=== Input for this task ===

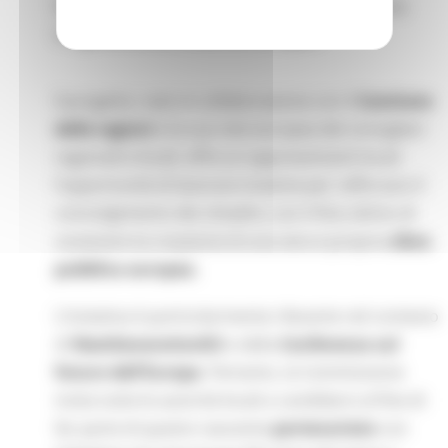
livello
territoriale
grazie ad un’inedita alleanza
tra
governance locale ed europea
.
Il progetto, nato in collaborazione con il
Comitato
delle regioni
e la sua rete europea dei consiglieri
regionali e locali, offre ai rappresentanti locali
l’opportunità di lavorare insieme per rafforzare il
coinvolgimento dei cittadini, con il fine ultimo di
sostenere la creazione di una vera e propria
sfera
pubblica europea.
L’iniziativa è particolarmente rilevante nel contesto
di
NextGenerationEU
e della
Conferenza sul
futuro dell'Europa
. Pertanto, la Commissione
invita tutte le autorità locali a candidarsi al fine di
far parte di questo nascente
partenariato
con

=== Exercise ===
Your task is to reproduce exactly the lines from the one with "Pertanto, la Commissione" through the end of the listing. Both ends belong in the answer.

=== Solution ===
. Pertanto, la Commissione
invita tutte le autorità locali a candidarsi al fine di
far parte di questo nascente
partenariato
con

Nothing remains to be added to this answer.